• Work order: Every line holding the string "rect" should be copied from the listing.

• Exercise data:
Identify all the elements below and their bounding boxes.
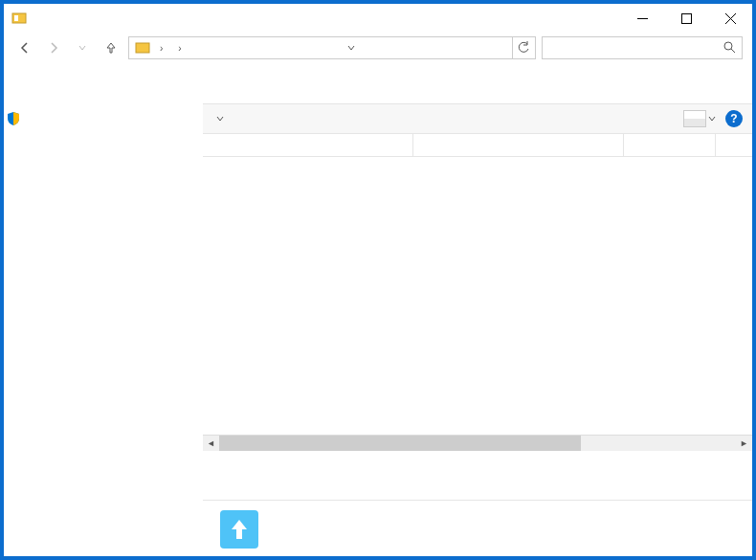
breadcrumb[interactable]: › ›: [128, 36, 536, 59]
scroll-left-button[interactable]: ◄: [203, 436, 219, 452]
address-dropdown[interactable]: [343, 37, 360, 58]
table-body[interactable]: [203, 157, 752, 435]
svg-rect-6: [136, 43, 149, 53]
back-button[interactable]: [13, 36, 36, 59]
toolbar: ?: [203, 103, 752, 134]
address-bar: › ›: [4, 33, 752, 63]
search-box[interactable]: [542, 36, 743, 59]
svg-rect-1: [14, 15, 18, 21]
content-area: ? ◄ ►: [203, 63, 752, 557]
recent-dropdown[interactable]: [71, 36, 94, 59]
search-input[interactable]: [548, 41, 723, 55]
turn-windows-features-link[interactable]: [25, 111, 199, 126]
close-button[interactable]: [708, 4, 752, 33]
help-button[interactable]: ?: [725, 110, 743, 127]
programs-table: ◄ ►: [203, 134, 752, 500]
column-installed-on[interactable]: [624, 134, 716, 156]
refresh-button[interactable]: [512, 37, 533, 58]
maximize-button[interactable]: [664, 4, 708, 33]
sidebar: [4, 63, 203, 557]
app-large-icon: [216, 506, 262, 552]
up-button[interactable]: [100, 36, 122, 59]
scroll-thumb[interactable]: [219, 436, 581, 451]
svg-line-8: [731, 49, 735, 53]
organize-button[interactable]: [212, 115, 224, 123]
view-icon: [683, 110, 706, 127]
scroll-right-button[interactable]: ►: [736, 436, 752, 452]
chevron-icon[interactable]: ›: [172, 43, 187, 54]
details-panel: [203, 500, 752, 557]
chevron-down-icon: [708, 115, 716, 123]
shield-icon: [6, 111, 21, 126]
svg-rect-3: [681, 13, 691, 23]
minimize-button[interactable]: [620, 4, 664, 33]
column-publisher[interactable]: [413, 134, 624, 156]
chevron-down-icon: [216, 115, 224, 123]
horizontal-scrollbar[interactable]: ◄ ►: [203, 435, 752, 451]
table-header: [203, 134, 752, 157]
forward-button[interactable]: [42, 36, 65, 59]
chevron-icon[interactable]: ›: [154, 43, 168, 54]
programs-features-icon: [135, 40, 150, 56]
svg-point-7: [724, 42, 732, 50]
titlebar: [4, 4, 752, 33]
view-options-button[interactable]: [683, 110, 716, 127]
search-icon[interactable]: [723, 40, 736, 56]
programs-features-icon: [11, 11, 27, 26]
column-name[interactable]: [203, 134, 413, 156]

• Task output:
svg-rect-6: [136, 43, 149, 53]
svg-rect-1: [14, 15, 18, 21]
svg-rect-3: [681, 13, 691, 23]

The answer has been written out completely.